Desenvolvido pela Campanha Nacional pelo Direito à Educação desde 2002, o CAQ foi elaborado a partir de várias pesquisas. Ele leva em consideração eixos como infraestrutura, salários dos professores e equipamentos necessários ao ambiente escolar adequado (bibliotecas, quadras, salas entre outros).

Em 2010, o Conselho Nacional de Educação (CNE) ainda instituiu o CAQ em um parecer, no entanto, o mecanismo não foi homologado pelo Ministério da Educação (MEC). Em 2019, foi retirado do parecer.

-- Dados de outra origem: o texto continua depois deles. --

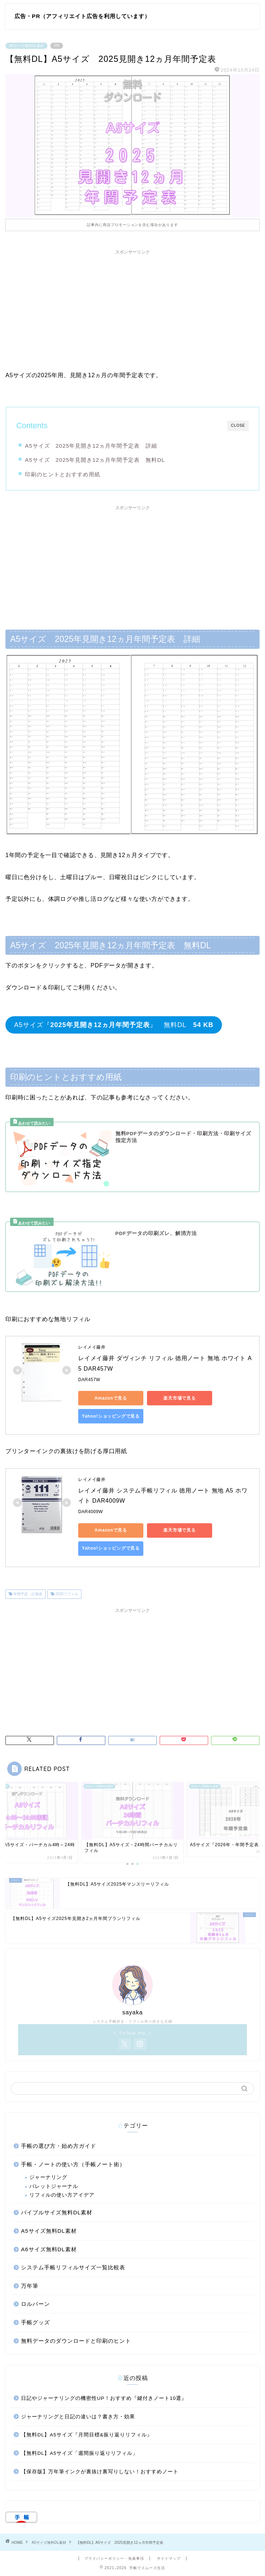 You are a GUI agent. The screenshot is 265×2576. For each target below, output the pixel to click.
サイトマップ (169, 2558)
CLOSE (238, 425)
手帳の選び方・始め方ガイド (58, 2146)
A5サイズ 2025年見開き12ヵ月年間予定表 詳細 (91, 446)
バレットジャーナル (53, 2186)
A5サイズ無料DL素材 (26, 46)
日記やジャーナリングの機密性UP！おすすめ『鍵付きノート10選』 (104, 2398)
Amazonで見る (110, 1398)
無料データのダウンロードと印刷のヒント (76, 2341)
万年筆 (29, 2286)
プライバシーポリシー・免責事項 (114, 2558)
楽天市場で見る (179, 1398)
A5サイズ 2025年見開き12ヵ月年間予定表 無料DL (95, 460)
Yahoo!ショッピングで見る (111, 1416)
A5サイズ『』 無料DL (113, 1025)
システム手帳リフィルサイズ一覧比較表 (73, 2267)
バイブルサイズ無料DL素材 (56, 2212)
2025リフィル (66, 1594)
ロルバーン (35, 2304)
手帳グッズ (35, 2322)
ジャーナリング (48, 2177)
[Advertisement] (132, 308)
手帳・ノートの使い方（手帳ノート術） (73, 2164)
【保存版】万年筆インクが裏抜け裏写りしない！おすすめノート (99, 2471)
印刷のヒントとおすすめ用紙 (62, 474)
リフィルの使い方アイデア (61, 2195)
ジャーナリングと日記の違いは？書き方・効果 (78, 2416)
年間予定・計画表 (27, 1594)
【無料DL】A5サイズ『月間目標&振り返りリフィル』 (86, 2434)
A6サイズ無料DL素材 (49, 2249)
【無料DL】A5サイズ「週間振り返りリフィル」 (79, 2453)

Segundo a professora Ciza Viana Moreira, coordenadora geral do Fórum Estadual de Educação do Ceará (FEE/CE) e docente da Uece, a garantia do padrão de qualidade na educação está prevista desde a Constituição Federal de 1988, bem como na Lei de Diretrizes e Bases da Educação Nacional (LDB), porém nunca foi regulamentada. Na visão de Ciza, o CAQ “é importante para que o País avance na política de financiamento de modo a sair do que é possível para o que é necessário”.

Conforme o historiador e doutor em Educação Jerciano Pinheiro Feijó, professor do IFCE no campus de Caucaia, o debate sobre o CAQ é um ponto ainda em disputa, mesmo que seja aprovado no novo Fundeb. Isso porque será necessário editar uma Lei Complementar para definir padrões mínimos do mecanismo.

“Pensar na qualidade ao invés de somente um valor bruto permite estabelecer critérios que poderão melhorar o ensino, principalmente quando voltados à tecnologia e gestão na parte administrativa e aperfeiçoamento dos profissionais, recursos didáticos e currículo escolar na parte do ensino”, completa.